YOUR OBJECTIVE - Check every line of the entries for "connectés", and copy the lines that hold it.

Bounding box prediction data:
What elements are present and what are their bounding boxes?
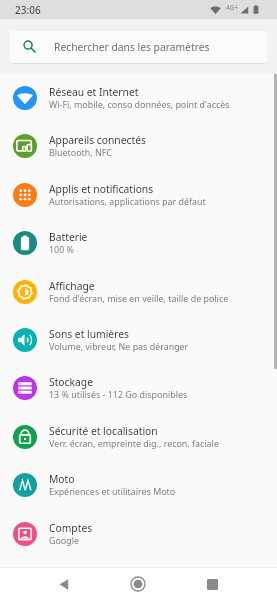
button[interactable]: Home bbox=[118, 568, 158, 600]
staticText: Autorisations, applications par défaut bbox=[49, 195, 206, 207]
button[interactable]: Moto bbox=[0, 461, 277, 509]
staticText: Volume, vibreur, Ne pas déranger bbox=[49, 340, 189, 352]
button[interactable]: Appareils connectés bbox=[0, 122, 277, 170]
staticText: Batterie bbox=[49, 230, 88, 244]
staticText: Réseau et Internet bbox=[49, 85, 139, 99]
staticText: 4G+ bbox=[226, 3, 239, 12]
staticText: 100 % bbox=[49, 243, 74, 255]
staticText: 13 % utilisés - 112 Go disponibles bbox=[49, 388, 188, 400]
button[interactable]: Recents bbox=[192, 568, 232, 600]
staticText: Sécurité et localisation bbox=[49, 424, 158, 438]
button[interactable]: Stockage bbox=[0, 364, 277, 412]
button[interactable]: Comptes bbox=[0, 510, 277, 558]
staticText: Google bbox=[49, 534, 80, 546]
staticText: Stockage bbox=[49, 375, 93, 389]
button[interactable]: Réseau et Internet bbox=[0, 74, 277, 122]
button[interactable]: Sons et lumières bbox=[0, 316, 277, 364]
button[interactable]: Back bbox=[44, 568, 84, 600]
button[interactable]: Applis et notifications bbox=[0, 171, 277, 219]
staticText: Bluetooth, NFC bbox=[49, 146, 112, 158]
button[interactable]: Affichage bbox=[0, 268, 277, 316]
staticText: Sons et lumières bbox=[49, 327, 129, 341]
staticText: Expériences et utilitaires Moto bbox=[49, 485, 176, 497]
button[interactable]: Batterie bbox=[0, 219, 277, 267]
staticText: Fond d'écran, mise en veille, taille de … bbox=[49, 292, 229, 304]
staticText: Affichage bbox=[49, 279, 95, 293]
staticText: 23:06 bbox=[15, 3, 41, 17]
staticText: Applis et notifications bbox=[49, 182, 154, 196]
staticText: Moto bbox=[49, 472, 75, 486]
staticText: Verr. écran, empreinte dig., recon. faci… bbox=[49, 437, 219, 449]
button[interactable]: Rechercher dans les paramètres bbox=[10, 31, 267, 63]
staticText: Rechercher dans les paramètres bbox=[54, 40, 210, 54]
staticText: Wi-Fi, mobile, conso données, point d'ac… bbox=[49, 98, 230, 110]
staticText: Appareils connectés bbox=[49, 133, 146, 147]
button[interactable]: Sécurité et localisation bbox=[0, 413, 277, 461]
staticText: Comptes bbox=[49, 521, 93, 535]
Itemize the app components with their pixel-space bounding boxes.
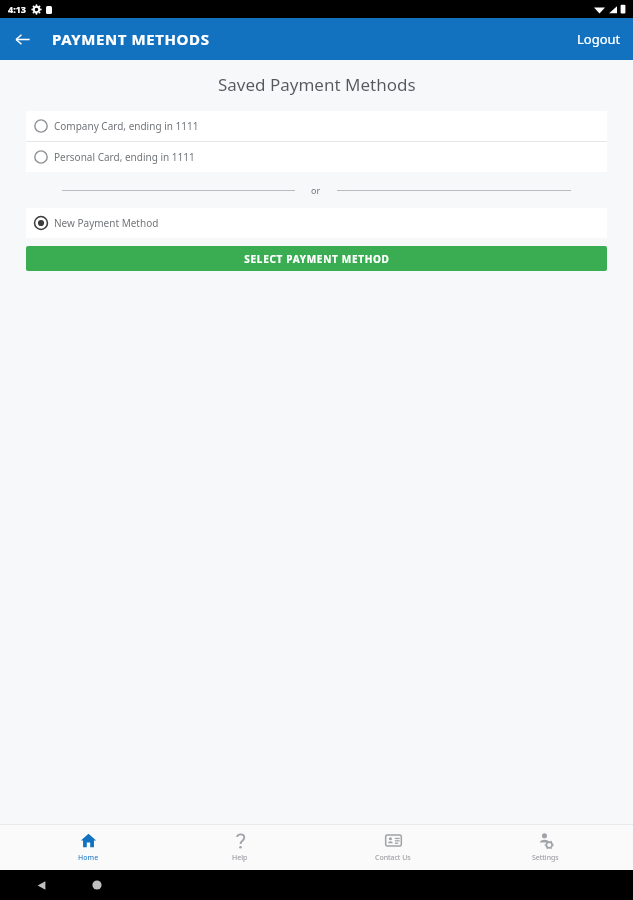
button[interactable]: Home: [86, 874, 108, 896]
button[interactable]: Logout: [565, 20, 633, 58]
staticText: Saved Payment Methods: [218, 73, 416, 96]
staticText: Personal Card, ending in 1111: [54, 150, 195, 164]
button[interactable]: Contact Us: [328, 824, 458, 870]
staticText: SELECT PAYMENT METHOD: [244, 252, 390, 266]
staticText: or: [311, 184, 321, 196]
staticText: Settings: [532, 853, 559, 863]
staticText: Home: [78, 853, 99, 863]
staticText: Logout: [577, 30, 621, 48]
staticText: 4:13: [8, 3, 26, 15]
staticText: PAYMENT METHODS: [52, 29, 210, 49]
button[interactable]: Settings: [480, 824, 610, 870]
staticText: Contact Us: [375, 853, 411, 863]
button[interactable]: Home: [23, 824, 153, 870]
button[interactable]: New Payment Method: [26, 208, 607, 238]
staticText: New Payment Method: [54, 216, 159, 230]
button[interactable]: Help: [175, 824, 305, 870]
button[interactable]: SELECT PAYMENT METHOD: [26, 246, 607, 271]
staticText: Help: [232, 853, 248, 863]
staticText: Company Card, ending in 1111: [54, 119, 199, 133]
button[interactable]: Back: [0, 18, 44, 60]
button[interactable]: Company Card, ending in 1111: [26, 111, 607, 141]
button[interactable]: Back: [30, 874, 52, 896]
button[interactable]: Personal Card, ending in 1111: [26, 142, 607, 172]
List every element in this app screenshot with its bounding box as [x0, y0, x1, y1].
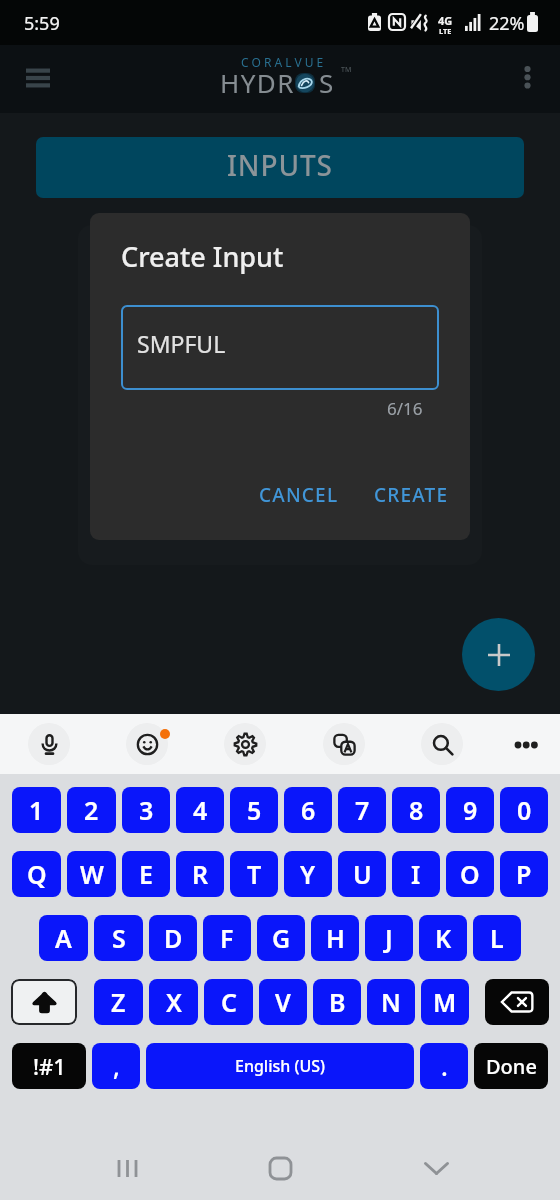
- button[interactable]: 2: [67, 787, 116, 833]
- button[interactable]: W: [67, 851, 116, 897]
- button[interactable]: V: [259, 979, 307, 1025]
- button[interactable]: 7: [338, 787, 386, 833]
- button[interactable]: More options: [505, 55, 550, 100]
- staticText: 7: [355, 793, 370, 827]
- staticText: V: [275, 985, 291, 1019]
- staticText: L: [490, 921, 504, 955]
- button[interactable]: !#1: [12, 1043, 86, 1089]
- button[interactable]: H: [311, 915, 359, 961]
- button[interactable]: O: [446, 851, 494, 897]
- button[interactable]: Recents: [103, 1144, 151, 1192]
- staticText: Create Input: [121, 238, 284, 275]
- button[interactable]: K: [419, 915, 467, 961]
- staticText: A: [55, 921, 72, 955]
- button[interactable]: Z: [94, 979, 143, 1025]
- staticText: 8: [409, 793, 424, 827]
- staticText: 0: [517, 793, 532, 827]
- button[interactable]: M: [421, 979, 469, 1025]
- button[interactable]: Add input: [462, 618, 535, 691]
- button[interactable]: X: [149, 979, 198, 1025]
- button[interactable]: 3: [122, 787, 170, 833]
- staticText: U: [353, 857, 372, 891]
- staticText: SMPFUL: [137, 328, 226, 359]
- staticText: 22%: [489, 11, 525, 36]
- button[interactable]: .: [420, 1043, 468, 1089]
- button[interactable]: I: [392, 851, 440, 897]
- button[interactable]: T: [230, 851, 278, 897]
- button[interactable]: U: [338, 851, 386, 897]
- button[interactable]: More keyboard options: [504, 723, 548, 767]
- staticText: T: [247, 857, 262, 891]
- button[interactable]: J: [365, 915, 413, 961]
- staticText: 2: [84, 793, 99, 827]
- staticText: CREATE: [374, 482, 449, 508]
- button[interactable]: 1: [12, 787, 61, 833]
- staticText: 9: [463, 793, 478, 827]
- button[interactable]: Home: [256, 1144, 304, 1192]
- button[interactable]: 6: [284, 787, 332, 833]
- staticText: 5: [247, 793, 262, 827]
- staticText: 6/16: [387, 397, 423, 420]
- button[interactable]: CANCEL: [251, 474, 347, 516]
- button[interactable]: 0: [500, 787, 548, 833]
- staticText: TM: [341, 65, 352, 75]
- button[interactable]: L: [473, 915, 521, 961]
- staticText: 3: [139, 793, 154, 827]
- staticText: 4: [193, 793, 208, 827]
- button[interactable]: Menu: [16, 56, 60, 100]
- staticText: X: [166, 985, 182, 1019]
- staticText: D: [164, 921, 183, 955]
- staticText: I: [411, 857, 421, 891]
- staticText: J: [385, 921, 393, 955]
- button[interactable]: E: [122, 851, 170, 897]
- button[interactable]: 4: [176, 787, 224, 833]
- staticText: E: [139, 857, 153, 891]
- staticText: LTE: [439, 26, 452, 36]
- button[interactable]: C: [204, 979, 253, 1025]
- button[interactable]: Backspace: [485, 979, 549, 1025]
- staticText: 4G: [438, 13, 453, 28]
- button[interactable]: R: [176, 851, 224, 897]
- button[interactable]: 5: [230, 787, 278, 833]
- button[interactable]: ,: [92, 1043, 140, 1089]
- button[interactable]: A: [39, 915, 88, 961]
- staticText: 6: [301, 793, 316, 827]
- staticText: H: [326, 921, 345, 955]
- button[interactable]: D: [149, 915, 197, 961]
- button[interactable]: Back: [412, 1144, 460, 1192]
- button[interactable]: 9: [446, 787, 494, 833]
- staticText: F: [220, 921, 234, 955]
- button[interactable]: Y: [284, 851, 332, 897]
- staticText: O: [460, 857, 480, 891]
- button[interactable]: P: [500, 851, 548, 897]
- button[interactable]: Search: [421, 723, 463, 765]
- staticText: 1: [29, 793, 44, 827]
- staticText: P: [516, 857, 532, 891]
- staticText: S: [112, 921, 126, 955]
- staticText: English (US): [235, 1055, 326, 1077]
- staticText: Q: [27, 857, 47, 891]
- staticText: INPUTS: [227, 146, 333, 184]
- button[interactable]: English (US): [146, 1043, 414, 1089]
- button[interactable]: Done: [474, 1043, 548, 1089]
- button[interactable]: Shift: [11, 979, 77, 1025]
- button[interactable]: N: [367, 979, 415, 1025]
- button[interactable]: G: [257, 915, 305, 961]
- button[interactable]: INPUTS: [36, 137, 524, 198]
- staticText: CANCEL: [259, 482, 339, 508]
- staticText: W: [80, 857, 104, 891]
- button[interactable]: S: [94, 915, 143, 961]
- button[interactable]: B: [313, 979, 361, 1025]
- button[interactable]: Keyboard settings: [224, 723, 266, 765]
- staticText: ,: [113, 1049, 120, 1083]
- staticText: CORALVUE: [241, 54, 327, 70]
- button[interactable]: Q: [12, 851, 61, 897]
- button[interactable]: Voice input: [28, 723, 70, 765]
- button[interactable]: 8: [392, 787, 440, 833]
- button[interactable]: CREATE: [366, 474, 457, 516]
- staticText: K: [435, 921, 452, 955]
- button[interactable]: Emoji: [126, 723, 168, 765]
- staticText: S: [319, 65, 335, 100]
- button[interactable]: F: [203, 915, 251, 961]
- button[interactable]: Translate: [323, 723, 365, 765]
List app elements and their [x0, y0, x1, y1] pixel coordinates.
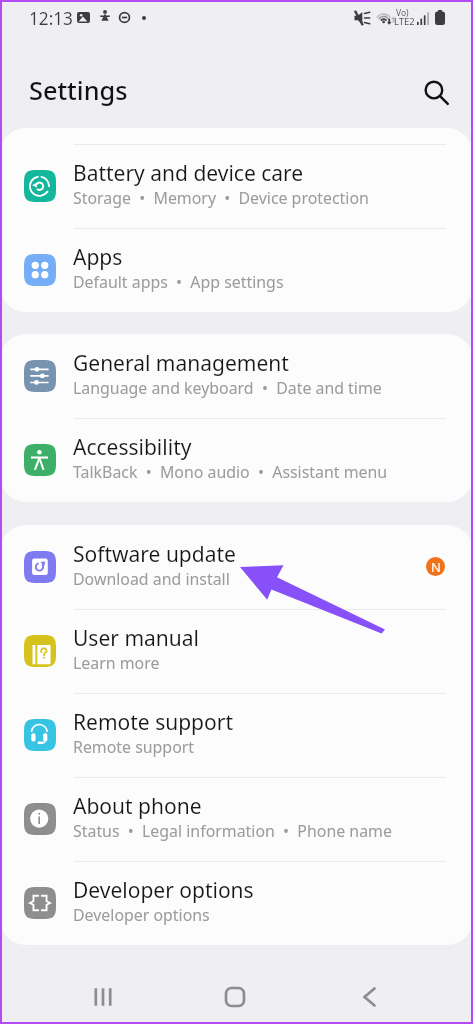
staticText: N [431, 558, 441, 576]
button[interactable]: Developer options [0, 861, 473, 945]
staticText: Language and keyboard • Date and time [73, 377, 382, 399]
staticText: LTE2 [394, 15, 415, 28]
staticText: Developer options [73, 876, 254, 905]
staticText: Developer options [73, 904, 210, 926]
staticText: Accessibility [73, 433, 192, 462]
button[interactable]: Home [195, 965, 275, 1024]
staticText: User manual [73, 624, 199, 653]
staticText: Status • Legal information • Phone name [73, 820, 392, 842]
staticText: Battery and device care [73, 159, 304, 188]
staticText: Remote support [73, 736, 195, 758]
staticText: Download and install [73, 568, 230, 590]
staticText: 12:13 [29, 7, 73, 30]
staticText: General management [73, 349, 289, 378]
staticText: Apps [73, 243, 123, 272]
button[interactable]: Remote support [0, 693, 473, 777]
staticText: Default apps • App settings [73, 271, 284, 293]
staticText: Settings [29, 73, 128, 107]
staticText: Remote support [73, 708, 233, 737]
button[interactable]: Back [328, 965, 408, 1024]
staticText: Vo) [396, 7, 409, 19]
button[interactable]: General management [0, 334, 473, 418]
button[interactable]: About phone [0, 777, 473, 861]
button[interactable]: Apps [0, 228, 473, 312]
button[interactable]: User manual [0, 609, 473, 693]
button[interactable]: Battery and device care [0, 144, 473, 228]
button[interactable]: Accessibility [0, 418, 473, 502]
button[interactable]: Search [415, 72, 459, 116]
staticText: Learn more [73, 652, 160, 674]
button[interactable]: Software update [0, 525, 473, 609]
staticText: About phone [73, 792, 202, 821]
button[interactable]: Recents [63, 965, 143, 1024]
staticText: Storage • Memory • Device protection [73, 187, 369, 209]
staticText: Software update [73, 540, 236, 569]
staticText: TalkBack • Mono audio • Assistant menu [73, 461, 388, 483]
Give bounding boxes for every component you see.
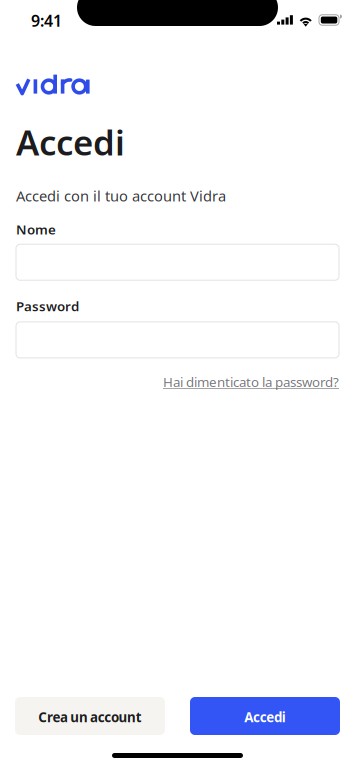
staticText: Hai dimenticato la password? <box>163 373 339 391</box>
button[interactable]: Crea un account <box>15 697 165 735</box>
staticText: Accedi con il tuo account Vidra <box>16 186 226 206</box>
staticText: Nome <box>16 220 56 238</box>
staticText: 9:41 <box>31 10 62 31</box>
button[interactable]: Hai dimenticato la password? <box>163 373 339 391</box>
button[interactable]: Nome <box>16 244 339 280</box>
staticText: Password <box>16 297 79 315</box>
staticText: Accedi <box>244 708 286 726</box>
button[interactable]: Accedi <box>190 697 340 735</box>
button[interactable]: Password <box>16 322 339 358</box>
staticText: Crea un account <box>38 708 142 726</box>
staticText: Accedi <box>16 119 125 165</box>
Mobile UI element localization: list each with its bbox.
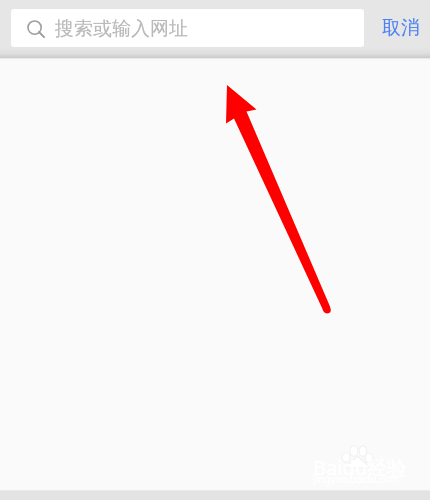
- button[interactable]: Search: [11, 9, 364, 47]
- button[interactable]: 取消: [372, 9, 430, 47]
- staticText: 搜索或输入网址: [55, 17, 188, 41]
- other: Search: [28, 21, 50, 43]
- staticText: 取消: [382, 16, 420, 40]
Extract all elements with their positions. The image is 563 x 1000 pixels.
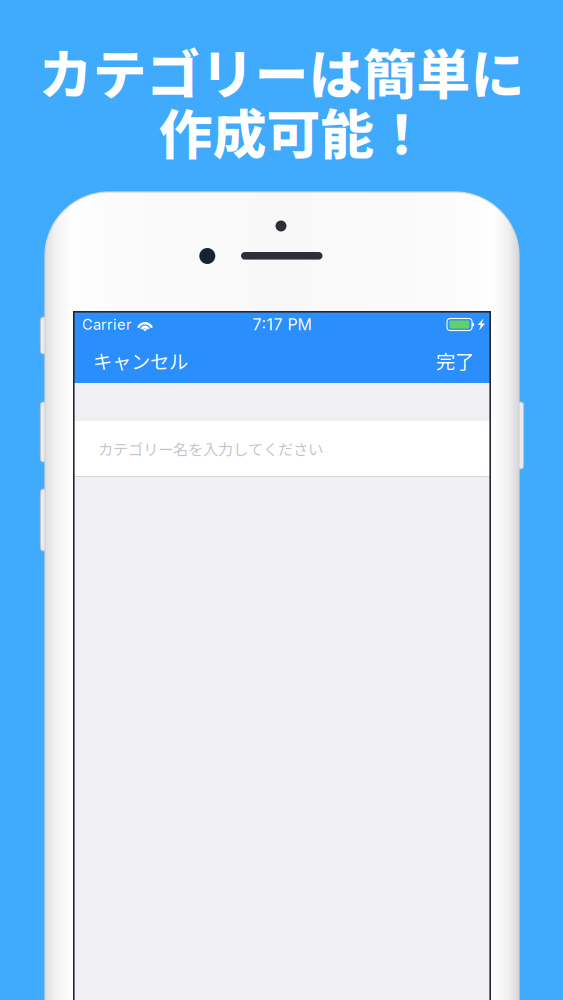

RESPONSE TO THE TASK -
button[interactable]: Appareils connectés bbox=[0, 122, 277, 170]
staticText: Appareils connectés bbox=[49, 133, 146, 147]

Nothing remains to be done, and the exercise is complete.